[Opening Supplied material section]
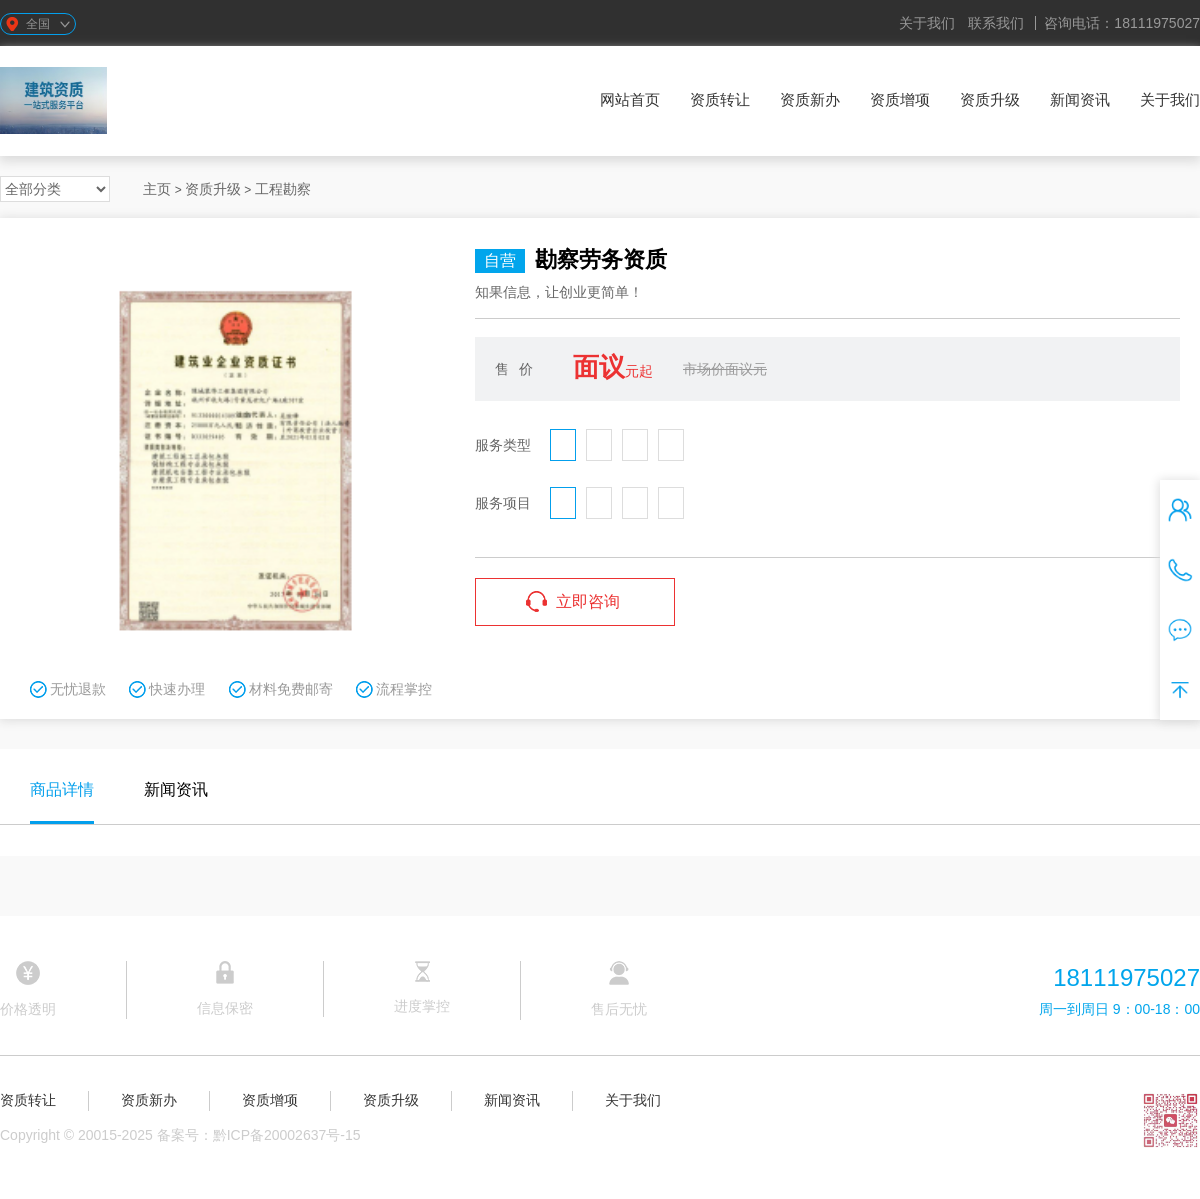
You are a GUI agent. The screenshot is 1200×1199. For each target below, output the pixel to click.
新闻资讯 (1080, 99)
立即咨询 (588, 601)
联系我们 (996, 23)
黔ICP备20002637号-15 (287, 1135)
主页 (157, 189)
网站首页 (630, 99)
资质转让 (720, 99)
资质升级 (990, 99)
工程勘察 (283, 189)
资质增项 (900, 99)
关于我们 (927, 23)
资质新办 (810, 99)
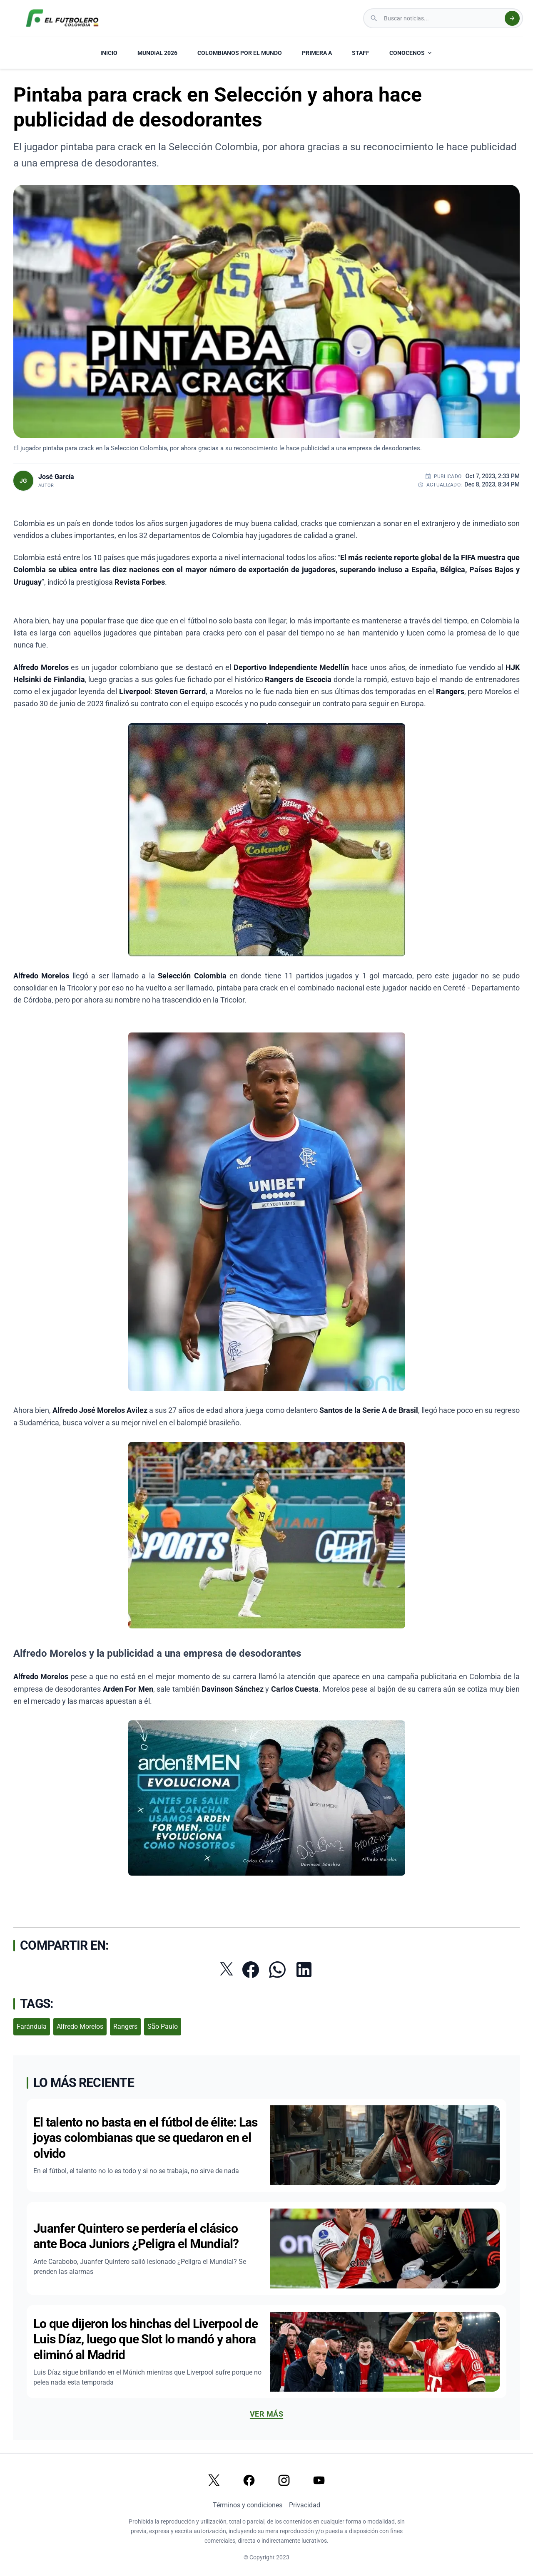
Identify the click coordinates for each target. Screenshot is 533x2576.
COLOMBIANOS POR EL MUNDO (239, 53)
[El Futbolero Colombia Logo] (62, 18)
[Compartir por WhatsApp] (277, 1970)
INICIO (108, 53)
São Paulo (162, 2026)
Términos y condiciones (247, 2505)
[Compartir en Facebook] (251, 1970)
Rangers (125, 2026)
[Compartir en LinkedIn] (304, 1970)
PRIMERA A (317, 53)
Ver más (266, 2414)
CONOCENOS (411, 53)
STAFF (360, 53)
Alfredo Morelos (80, 2026)
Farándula (32, 2026)
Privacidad (304, 2505)
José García (56, 477)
[Closing Supplied material section]
→ **Work to complete**:
The answer must be the full listing, exact in every line, with the pictures removed.

→ **Response to this task**:
You are a GUI agent. The screenshot is 1200×1199. For each target below, output the pixel to click.
新闻资讯 (1080, 99)
立即咨询 (588, 601)
联系我们 (996, 23)
黔ICP备20002637号-15 (287, 1135)
主页 (157, 189)
网站首页 (630, 99)
资质转让 (720, 99)
资质升级 (990, 99)
工程勘察 (283, 189)
资质增项 (900, 99)
关于我们 (927, 23)
资质新办 (810, 99)
Identify the click coordinates for each target. Screenshot is 533x2576.
COLOMBIANOS POR EL MUNDO (239, 53)
[El Futbolero Colombia Logo] (62, 18)
[Compartir por WhatsApp] (277, 1970)
INICIO (108, 53)
São Paulo (162, 2026)
Términos y condiciones (247, 2505)
[Compartir en Facebook] (251, 1970)
Rangers (125, 2026)
[Compartir en LinkedIn] (304, 1970)
PRIMERA A (317, 53)
Ver más (266, 2414)
CONOCENOS (411, 53)
STAFF (360, 53)
Alfredo Morelos (80, 2026)
Farándula (32, 2026)
Privacidad (304, 2505)
José García (56, 477)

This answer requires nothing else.